What is expected >> Copy out lines with the word "button" from the material that follows.
--------------------------------------------------
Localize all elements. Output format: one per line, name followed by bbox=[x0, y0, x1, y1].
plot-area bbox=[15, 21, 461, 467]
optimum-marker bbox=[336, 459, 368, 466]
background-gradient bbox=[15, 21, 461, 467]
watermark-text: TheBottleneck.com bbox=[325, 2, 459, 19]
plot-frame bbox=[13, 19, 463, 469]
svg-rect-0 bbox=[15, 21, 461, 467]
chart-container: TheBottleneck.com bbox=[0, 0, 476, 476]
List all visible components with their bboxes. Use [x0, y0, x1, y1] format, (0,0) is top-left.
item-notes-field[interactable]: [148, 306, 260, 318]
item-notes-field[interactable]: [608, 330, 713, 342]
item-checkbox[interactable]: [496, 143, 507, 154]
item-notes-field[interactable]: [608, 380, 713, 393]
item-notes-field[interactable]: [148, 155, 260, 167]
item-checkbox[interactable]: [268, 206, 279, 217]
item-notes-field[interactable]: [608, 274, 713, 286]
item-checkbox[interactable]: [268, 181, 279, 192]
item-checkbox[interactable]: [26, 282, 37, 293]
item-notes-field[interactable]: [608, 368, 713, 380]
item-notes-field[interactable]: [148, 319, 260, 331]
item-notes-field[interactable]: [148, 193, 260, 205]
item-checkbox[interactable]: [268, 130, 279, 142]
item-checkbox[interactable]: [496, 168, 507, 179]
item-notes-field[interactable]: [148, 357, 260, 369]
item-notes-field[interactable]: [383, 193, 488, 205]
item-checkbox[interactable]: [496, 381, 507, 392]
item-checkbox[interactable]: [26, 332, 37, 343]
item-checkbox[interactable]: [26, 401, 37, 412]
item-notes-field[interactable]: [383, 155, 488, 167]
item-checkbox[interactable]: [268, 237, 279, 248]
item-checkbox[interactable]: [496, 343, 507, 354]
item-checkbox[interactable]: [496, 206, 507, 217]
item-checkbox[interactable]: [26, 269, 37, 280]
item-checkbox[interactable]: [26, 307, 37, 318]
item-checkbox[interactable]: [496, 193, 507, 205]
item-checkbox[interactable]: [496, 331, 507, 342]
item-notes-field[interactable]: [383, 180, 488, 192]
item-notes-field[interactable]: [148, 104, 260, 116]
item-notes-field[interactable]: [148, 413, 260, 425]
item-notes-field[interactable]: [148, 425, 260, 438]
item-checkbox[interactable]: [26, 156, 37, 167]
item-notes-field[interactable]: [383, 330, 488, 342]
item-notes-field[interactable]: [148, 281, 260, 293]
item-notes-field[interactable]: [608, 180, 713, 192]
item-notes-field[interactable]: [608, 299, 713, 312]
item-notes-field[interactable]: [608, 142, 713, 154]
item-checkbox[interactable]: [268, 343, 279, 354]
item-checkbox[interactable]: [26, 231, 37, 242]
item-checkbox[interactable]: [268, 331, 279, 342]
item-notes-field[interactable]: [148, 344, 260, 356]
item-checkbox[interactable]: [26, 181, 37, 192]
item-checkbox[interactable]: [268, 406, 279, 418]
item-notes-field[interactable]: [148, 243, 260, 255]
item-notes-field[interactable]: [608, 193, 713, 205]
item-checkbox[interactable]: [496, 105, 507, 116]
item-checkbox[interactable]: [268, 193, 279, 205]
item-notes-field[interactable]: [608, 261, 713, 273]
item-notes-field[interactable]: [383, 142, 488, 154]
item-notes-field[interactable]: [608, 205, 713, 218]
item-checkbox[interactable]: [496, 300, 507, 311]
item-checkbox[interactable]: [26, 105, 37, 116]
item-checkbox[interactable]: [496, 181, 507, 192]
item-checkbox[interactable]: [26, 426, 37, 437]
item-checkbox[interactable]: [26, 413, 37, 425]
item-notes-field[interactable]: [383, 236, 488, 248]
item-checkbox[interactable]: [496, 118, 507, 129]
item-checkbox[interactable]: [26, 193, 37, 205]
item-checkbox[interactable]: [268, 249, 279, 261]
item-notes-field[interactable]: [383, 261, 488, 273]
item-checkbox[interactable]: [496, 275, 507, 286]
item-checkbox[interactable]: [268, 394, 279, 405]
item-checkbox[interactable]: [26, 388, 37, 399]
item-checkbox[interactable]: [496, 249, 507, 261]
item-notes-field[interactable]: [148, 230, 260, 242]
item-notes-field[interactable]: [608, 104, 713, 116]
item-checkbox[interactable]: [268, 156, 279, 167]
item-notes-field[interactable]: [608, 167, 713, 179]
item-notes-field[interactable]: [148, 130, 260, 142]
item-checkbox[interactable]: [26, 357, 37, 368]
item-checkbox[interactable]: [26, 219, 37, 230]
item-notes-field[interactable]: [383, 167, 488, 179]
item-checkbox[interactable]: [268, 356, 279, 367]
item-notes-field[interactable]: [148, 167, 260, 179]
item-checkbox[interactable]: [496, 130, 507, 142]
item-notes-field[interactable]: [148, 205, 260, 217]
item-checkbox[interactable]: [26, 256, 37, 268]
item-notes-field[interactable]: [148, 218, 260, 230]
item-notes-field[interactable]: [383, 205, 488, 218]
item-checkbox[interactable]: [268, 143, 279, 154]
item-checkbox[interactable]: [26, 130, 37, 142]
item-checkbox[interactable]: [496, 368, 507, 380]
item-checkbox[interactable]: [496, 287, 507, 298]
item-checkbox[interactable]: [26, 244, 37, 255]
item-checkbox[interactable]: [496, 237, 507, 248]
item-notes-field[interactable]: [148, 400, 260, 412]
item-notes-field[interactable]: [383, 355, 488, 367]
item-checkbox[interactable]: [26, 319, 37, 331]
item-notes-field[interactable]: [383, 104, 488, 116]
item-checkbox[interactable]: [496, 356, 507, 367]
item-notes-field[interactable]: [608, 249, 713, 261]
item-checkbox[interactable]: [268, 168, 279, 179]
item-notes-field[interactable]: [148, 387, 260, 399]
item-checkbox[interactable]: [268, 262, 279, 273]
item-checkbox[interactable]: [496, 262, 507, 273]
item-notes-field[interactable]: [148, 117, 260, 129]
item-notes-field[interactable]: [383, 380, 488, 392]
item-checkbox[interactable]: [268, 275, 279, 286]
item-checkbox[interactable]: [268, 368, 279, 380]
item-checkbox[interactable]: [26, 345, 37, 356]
--------------------------------------------------
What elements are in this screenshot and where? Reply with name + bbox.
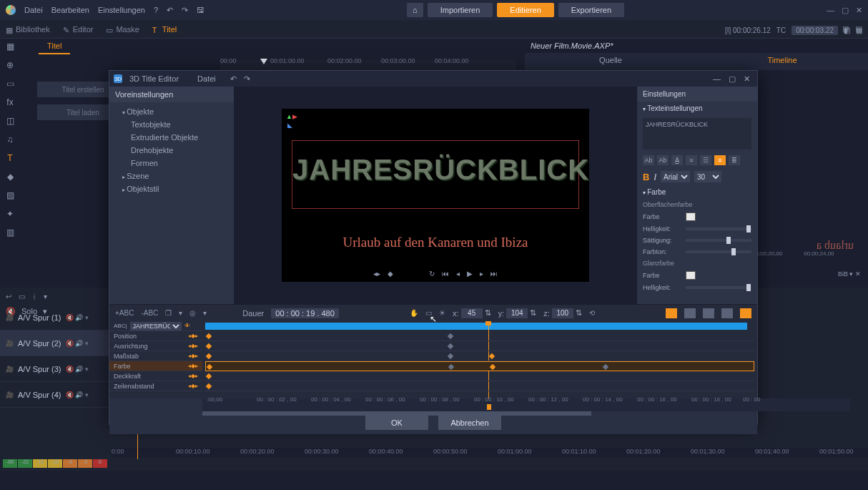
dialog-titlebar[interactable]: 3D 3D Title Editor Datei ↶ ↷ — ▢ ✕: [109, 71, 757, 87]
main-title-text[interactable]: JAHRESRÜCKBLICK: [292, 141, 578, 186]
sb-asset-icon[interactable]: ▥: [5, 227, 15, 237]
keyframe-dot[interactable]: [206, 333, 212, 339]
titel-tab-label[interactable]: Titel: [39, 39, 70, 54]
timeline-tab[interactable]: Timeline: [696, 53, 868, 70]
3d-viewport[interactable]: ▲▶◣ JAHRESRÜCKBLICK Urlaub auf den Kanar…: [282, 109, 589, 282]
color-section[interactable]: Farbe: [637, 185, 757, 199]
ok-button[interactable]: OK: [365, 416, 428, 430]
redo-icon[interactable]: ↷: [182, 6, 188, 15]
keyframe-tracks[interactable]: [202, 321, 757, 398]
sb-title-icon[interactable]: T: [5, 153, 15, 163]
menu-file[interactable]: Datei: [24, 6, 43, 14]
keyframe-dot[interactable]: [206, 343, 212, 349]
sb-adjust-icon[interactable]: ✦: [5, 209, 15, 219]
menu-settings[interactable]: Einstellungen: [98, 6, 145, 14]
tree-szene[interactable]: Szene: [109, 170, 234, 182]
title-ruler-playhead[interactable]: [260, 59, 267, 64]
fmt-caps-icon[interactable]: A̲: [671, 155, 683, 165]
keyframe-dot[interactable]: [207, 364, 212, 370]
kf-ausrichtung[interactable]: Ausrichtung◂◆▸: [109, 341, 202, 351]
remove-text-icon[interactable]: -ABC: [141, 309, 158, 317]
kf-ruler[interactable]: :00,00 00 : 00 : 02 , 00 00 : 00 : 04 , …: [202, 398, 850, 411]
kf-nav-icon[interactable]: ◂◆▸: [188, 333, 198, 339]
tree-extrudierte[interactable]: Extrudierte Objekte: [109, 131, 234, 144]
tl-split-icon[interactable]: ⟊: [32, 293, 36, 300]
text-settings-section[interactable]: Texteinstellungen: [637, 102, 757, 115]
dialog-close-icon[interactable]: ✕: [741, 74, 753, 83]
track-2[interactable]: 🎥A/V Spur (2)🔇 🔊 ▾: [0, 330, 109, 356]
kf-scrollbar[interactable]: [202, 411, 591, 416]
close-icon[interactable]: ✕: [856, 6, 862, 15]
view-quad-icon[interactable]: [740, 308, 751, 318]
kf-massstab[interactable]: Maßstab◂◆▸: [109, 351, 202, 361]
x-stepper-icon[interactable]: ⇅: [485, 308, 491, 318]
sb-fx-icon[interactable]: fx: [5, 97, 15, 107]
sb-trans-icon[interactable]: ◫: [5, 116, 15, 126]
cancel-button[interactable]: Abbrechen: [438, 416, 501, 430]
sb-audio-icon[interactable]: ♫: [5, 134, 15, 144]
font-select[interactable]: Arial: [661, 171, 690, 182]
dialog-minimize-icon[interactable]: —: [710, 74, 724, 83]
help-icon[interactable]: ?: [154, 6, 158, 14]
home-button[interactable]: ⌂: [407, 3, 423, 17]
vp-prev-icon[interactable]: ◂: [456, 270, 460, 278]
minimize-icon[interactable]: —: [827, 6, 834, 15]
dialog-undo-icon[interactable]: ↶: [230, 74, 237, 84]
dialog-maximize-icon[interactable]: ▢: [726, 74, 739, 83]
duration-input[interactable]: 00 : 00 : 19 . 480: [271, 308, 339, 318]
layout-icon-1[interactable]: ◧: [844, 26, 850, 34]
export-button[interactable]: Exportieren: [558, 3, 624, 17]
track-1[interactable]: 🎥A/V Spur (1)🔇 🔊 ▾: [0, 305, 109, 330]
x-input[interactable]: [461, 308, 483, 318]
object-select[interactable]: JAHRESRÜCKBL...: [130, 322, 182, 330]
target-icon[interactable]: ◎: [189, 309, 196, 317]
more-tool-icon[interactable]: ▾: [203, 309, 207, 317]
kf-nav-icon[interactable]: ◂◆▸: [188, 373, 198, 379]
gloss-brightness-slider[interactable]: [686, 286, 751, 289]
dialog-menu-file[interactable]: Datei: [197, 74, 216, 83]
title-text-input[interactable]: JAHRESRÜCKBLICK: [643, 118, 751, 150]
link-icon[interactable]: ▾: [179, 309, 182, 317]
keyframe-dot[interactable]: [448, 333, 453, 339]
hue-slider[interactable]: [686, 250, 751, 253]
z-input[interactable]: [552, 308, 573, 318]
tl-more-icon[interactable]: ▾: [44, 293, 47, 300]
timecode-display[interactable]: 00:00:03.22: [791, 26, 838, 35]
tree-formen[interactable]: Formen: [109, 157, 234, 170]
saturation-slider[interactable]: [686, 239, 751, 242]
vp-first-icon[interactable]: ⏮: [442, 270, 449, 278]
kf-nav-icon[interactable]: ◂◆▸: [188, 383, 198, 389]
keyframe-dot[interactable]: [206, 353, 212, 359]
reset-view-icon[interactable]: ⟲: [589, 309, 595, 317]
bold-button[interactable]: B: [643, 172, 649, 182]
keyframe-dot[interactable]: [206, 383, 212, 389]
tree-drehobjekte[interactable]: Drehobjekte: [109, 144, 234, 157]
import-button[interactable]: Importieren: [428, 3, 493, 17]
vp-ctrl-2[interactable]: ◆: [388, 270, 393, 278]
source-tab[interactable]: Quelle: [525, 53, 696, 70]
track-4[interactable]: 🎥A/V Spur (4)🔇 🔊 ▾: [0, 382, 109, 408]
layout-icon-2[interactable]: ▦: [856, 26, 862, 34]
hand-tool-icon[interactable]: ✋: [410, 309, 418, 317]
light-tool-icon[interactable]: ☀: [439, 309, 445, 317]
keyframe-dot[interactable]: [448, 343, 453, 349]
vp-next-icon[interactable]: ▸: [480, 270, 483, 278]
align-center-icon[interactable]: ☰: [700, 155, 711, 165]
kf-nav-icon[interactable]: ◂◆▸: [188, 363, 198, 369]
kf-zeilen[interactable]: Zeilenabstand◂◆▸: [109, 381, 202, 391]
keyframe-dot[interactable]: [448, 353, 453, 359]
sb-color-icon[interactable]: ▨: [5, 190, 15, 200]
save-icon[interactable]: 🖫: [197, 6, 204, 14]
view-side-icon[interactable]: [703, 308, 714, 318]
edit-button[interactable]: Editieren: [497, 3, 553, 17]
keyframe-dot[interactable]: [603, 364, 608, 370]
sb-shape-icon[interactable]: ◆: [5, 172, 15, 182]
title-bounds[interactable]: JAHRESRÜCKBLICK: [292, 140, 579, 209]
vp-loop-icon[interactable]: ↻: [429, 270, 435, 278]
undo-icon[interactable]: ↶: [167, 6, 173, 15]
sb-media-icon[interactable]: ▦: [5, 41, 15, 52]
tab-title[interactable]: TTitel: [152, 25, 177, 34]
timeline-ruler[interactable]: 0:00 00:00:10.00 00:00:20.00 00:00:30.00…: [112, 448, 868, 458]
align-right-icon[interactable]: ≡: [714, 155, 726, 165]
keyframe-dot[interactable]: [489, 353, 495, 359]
--------------------------------------------------
Solution to the problem >>
ok-button[interactable]: OK: [365, 416, 428, 430]
cancel-button[interactable]: Abbrechen: [438, 416, 501, 430]
home-button[interactable]: ⌂: [407, 3, 423, 17]
export-button[interactable]: Exportieren: [558, 3, 624, 17]
bold-button[interactable]: B: [643, 172, 649, 182]
import-button[interactable]: Importieren: [428, 3, 493, 17]
edit-button[interactable]: Editieren: [497, 3, 553, 17]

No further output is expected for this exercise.